THE HORROR GENRE and the Metro Manila Film Festival are inextricably linked. It’d be absurd to say that one ceases to exist without the other, but let’s call a spade a spade. MMFF is the one time of the year Filipinos flock the theaters with complete abandon, baseless “they don’t make good Pinoy movies anymore” statements notwithstanding. Always present is a horror film, in either the form of one-off shlockers or an enduring anthology franchise that lives on to be half as old as the festival (Shake, Rattle & Roll). The result? A decades-long archive of supremely “mid” horrors with the occasional brilliant outliers.

King Palisoc’s Kampon hopes to fall under the latter, despite having to make choices that cater to the typical MMFF cinemagoer: random jump scares, overexplain-y dialogue, and the like. What comes out of it is quite a strange film that, against my best efforts to appreciate it, feels ultimately at constant odds with itself.

The film follows a young married couple. Zoomers will categorize them as DINKs, but that would imply a willingness to lead a childless marriage. On the contrary, Eileen (Beauty Gonzales) has been trying to have a kid with her husband, Clark (Derek Ramsay), a disgraced cop-turned-businessman. She has been failing on account of her husband’s impotence. To their credit, they manage to keep a relatively healthy marriage. But all that changes when a young girl named Jade (Erin Espiritu) appears at their doorstep and claims that Clark is her father.

The premise feels Servant-coded (which is to say it feels Nocebo-coded): a vaguely familiar intruder waltzes into your home, and before you know it…the nightmares start. It becomes clear that Jade isn’t simply a doe-eyed little girl with a knapsack on her back, what with the nightly chanting, occasional levitation, and the infestation of disheveled stalkers lurking about, seemingly watching their every move.

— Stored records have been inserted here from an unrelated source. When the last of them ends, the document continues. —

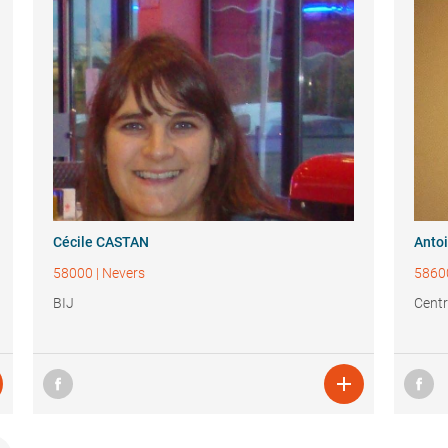
Cécile CASTAN
Anto
58000
|
Nevers
5860
BIJ
Centr


And the scarier parts of the film lie in the not-knowing. Your mind (mine) goes to different places: Is Jade the incarnate of the dark arts? Does her arrival have to do with whatever happened that made the police force kick their former colonel to the curb? Did Clark do something atrocious to someone in the past? You become wary of who you root for and against. And you find it funny when the ex-cop gets the unnerving brunt of surveillance inside his own house (to which I say…dasurv?).

After a strong half, the film switches its gear and starts unfolding in typical MMFF horror fashion. There’s a whole other side arc that features Jade’s mom (played by Zeinab Harake) who gets inadvertently touched by an evil entity in the film’s opening. The whole bit feels somewhat disjointed from the main (and more interesting) parts of the film. The film reaches a bloody finale that, while entertaining, feels like it shifts the film away from the fears and anxieties of being under the close watch of prying eyes.